Watching a music video and could not hear your favorite instrument’s notes among the loud drums? Thanks to MIT researchers, they have developed artificial intelligence (AI) based software, PixelPlayer that can single out each instrument playing in the video and make it louder or softer.

Pixel Player is a new AI project paved the way from MIT Computer Science and Artificial Intelligence Laboratory (CSAIL). A team of MIT researchers led by Hang Zhao, a Ph.D. student at CSAIL has proposed to devise a deep-learning system that can analyze all the sounds of instruments playing in a video individually. It can then play a specific instrument independently with a single click.

“We were surprised that we could actually spatially locate the instruments at the pixel level. Being able to do that opens up a lot of possibilities, like being able to edit the audio of individual instruments by a single click on the video,” said Zhao.

The project, titled as “The Sound of Pixel” will be presented at European Conference on Computer Vision (ECCV), which is going to be organized at Munich, Germany this September.

Zhao co-wrote the paper under the guidance of MIT professors Antonio Torralba, in the Department of Electrical Engineering and Computer Science, and Josh McDermott, in the Department of Brain and Cognitive Sciences. The other team members are research associate Chuang Gan, undergraduate student Andrew Rouditchenko, and a Ph.D. graduate Carl Vondrick.

Self-supervised Sound Software

This is not the first time that effort towards isolating various sounds of instruments is taken up. The earlier projects focused primarily on audio composition, which often required extensive manual tagging.

On the other side PixelPlayer, underpinning a deep learning algorithm is a self-supervised system. It does not need any human intervention to identify the type or sound of a played instrument. In the paper, the MIT research team demonstrated that the new sound software can identify over 20 commonly seen music instruments precisely. However, the system still lacks the ability to segregate sub-classes of instruments.

“Trained on over 60 hours of videos, the “PixelPlayer” system can view a never-before-seen musical performance, identify specific instruments at a pixel level, and extract the sounds that are associated with those instruments,” cited in MIT’s official note.
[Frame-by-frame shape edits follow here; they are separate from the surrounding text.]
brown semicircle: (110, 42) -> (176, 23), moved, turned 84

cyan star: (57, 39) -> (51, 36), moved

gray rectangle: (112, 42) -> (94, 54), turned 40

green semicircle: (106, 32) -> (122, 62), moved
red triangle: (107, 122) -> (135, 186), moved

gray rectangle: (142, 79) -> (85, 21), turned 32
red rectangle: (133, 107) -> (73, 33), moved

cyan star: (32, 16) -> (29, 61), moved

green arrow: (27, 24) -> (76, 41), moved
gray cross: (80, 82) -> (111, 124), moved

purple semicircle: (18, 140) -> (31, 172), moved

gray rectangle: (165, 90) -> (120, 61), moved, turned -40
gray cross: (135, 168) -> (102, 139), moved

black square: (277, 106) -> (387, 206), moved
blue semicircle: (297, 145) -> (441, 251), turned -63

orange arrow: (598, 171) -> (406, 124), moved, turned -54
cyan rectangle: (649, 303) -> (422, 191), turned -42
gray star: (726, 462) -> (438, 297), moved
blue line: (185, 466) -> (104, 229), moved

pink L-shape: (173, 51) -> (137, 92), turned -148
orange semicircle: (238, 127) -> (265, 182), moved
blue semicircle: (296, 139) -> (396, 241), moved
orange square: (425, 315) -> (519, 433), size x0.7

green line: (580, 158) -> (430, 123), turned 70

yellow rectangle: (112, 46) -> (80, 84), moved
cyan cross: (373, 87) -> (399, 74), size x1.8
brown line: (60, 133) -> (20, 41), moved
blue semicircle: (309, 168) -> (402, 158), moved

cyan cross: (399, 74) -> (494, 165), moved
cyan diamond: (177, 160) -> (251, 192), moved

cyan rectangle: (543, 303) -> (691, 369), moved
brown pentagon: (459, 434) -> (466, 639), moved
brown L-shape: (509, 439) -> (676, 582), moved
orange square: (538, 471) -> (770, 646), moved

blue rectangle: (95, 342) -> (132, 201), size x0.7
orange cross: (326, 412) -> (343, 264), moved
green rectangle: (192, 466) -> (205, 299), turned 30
Elaborating on deep learning aspect, MIT’s PixelPlayer discovers patterns in musical notes using neural networks that are already trained on existing footages. Given the input video, here one neural network studies the visual node whereas the other one specifically focuses on the audio component. The third neural network called ‘synthesizer’ links up specific pixels with specific sound waves to single out the different sounds of instruments.

Application of PixelPlayer

Having said that, ‘The Sound of Pixels’ project holds more capabilities for music composers. The AI-based sound software can further modify the volume of each singled out instrument.

This system can aid engineers to enhance the audio quality of an old music concert. The music-makers could even pick a particular instrument piece from the bundle of instrument played in a video, swap it with a new instrument sound and preview how it would sound like when played together with other instruments.

Zhao said, “A system like PixelPlayer could even be used on robots to better understand the environmental sounds that other objects make, such as animals or vehicles.”